When selecting plants at the nursery, what does sun, part shade, and shade on those plant tags really mean? 

Well, somewhere in the world, they mean exactly what they say. But quite often, that doesn’t apply to the sunny southern U.S. I recommend that you do a little internet research, or better yet, give your county extension office a call, to get the local scoop before planting, especially if a label says “full sun.” The sun is more intense in Central Texas, accompanied by higher heat, so many plants that would do just fine in full sun in northern regions will completely fry here under our death ray. But some plants do like both sun and shade, or bright-filtered light. If in doubt, protection from the extremely harsh rays of late afternoon is almost never a bad idea.

And, about those dandelions! Some people may consider them weeds, but they’re a nutritious food source for pollinators on warm winter days, and we can eat them too.  

Alex Wolff tells us how his Italian-born grandmother, Evelyn Waters, looked forward to “Dandelion Day.” 

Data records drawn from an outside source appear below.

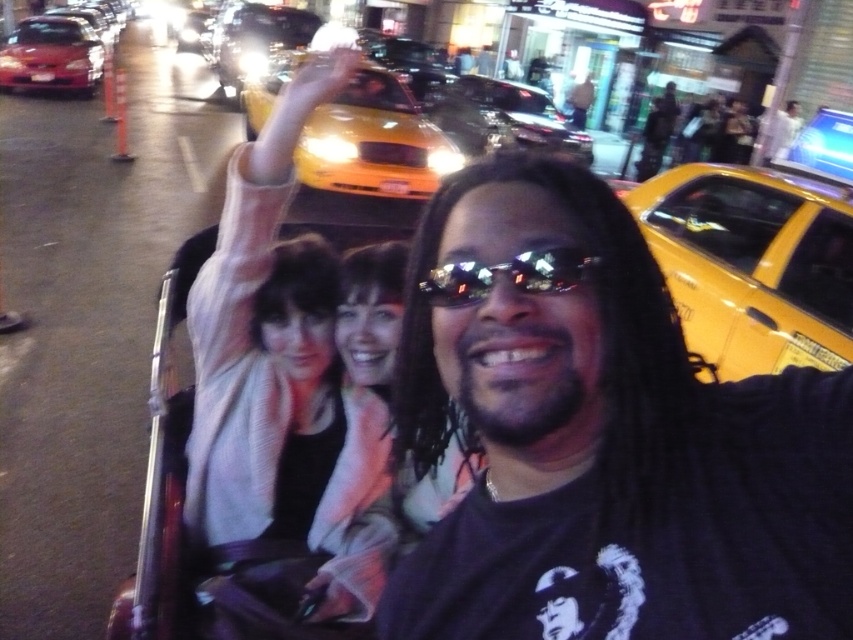 Between point (323, 390) and point (476, 90), which one is positioned behind?

Positioned behind is point (476, 90).

This screenshot has height=640, width=853. Identify the location of light pink fabric scarf at center. 283,381.

Does dark gray t-shirt at center lie behind shiny reflective sunglasses at center?

That is False.

Who is more distant from viewer, (x=717, y=384) or (x=438, y=280)?

Positioned behind is point (x=717, y=384).

You are a GUI agent. You are given a task and a screenshot of the screen. Output one action in this format:
    pyautogui.click(x=<x>, y=<y>)
    Task: Click on the dark gray t-shirt at center
    This screenshot has height=640, width=853.
    Given the screenshot: What is the action you would take?
    pyautogui.click(x=604, y=438)

Who is shorter, dark gray t-shirt at center or yellow taxi cab at center?

Standing shorter between the two is dark gray t-shirt at center.

Based on the photo, can you confirm if dark gray t-shirt at center is shorter than yellow taxi cab at center?

Correct, dark gray t-shirt at center is not as tall as yellow taxi cab at center.

Is point (669, 417) less distant than point (515, 93)?

Yes, point (669, 417) is closer to viewer.

Identify the location of dark gray t-shirt at center. (604, 438).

He relays his story for us: “When I was a kid growing up in the D.C. suburbs, my Nonni and I used to spend one weekend, usually in March, walking around her neighborhood in Reston, Virginia, picking dandelion greens. At the end of the day we would have piles of dandelion greens, ready to be taken home for one of my favorite meals of the year. On Dandelion Day, she would sauté the greens with a seemingly insane amount of fresh garlic, and serve it with a dough similar to pizza dough, shallow-fried in oil. We put the greens on the dough, and feasted!” 

Alex’s mother Lisa Wolff shared the yummy recipe with us.

In Shelly McDaniel’s habitat garden in Houston, mild temperatures meant Monarch butterflies visited her still-blooming datura. She even found a Monarch caterpillar. Then while visiting Buchanan’s Native Plants Nursery in Houston, she spotted even more butterflies, including a Monarch on lantana. Red Admiral butterflies clustered too, on alyssum.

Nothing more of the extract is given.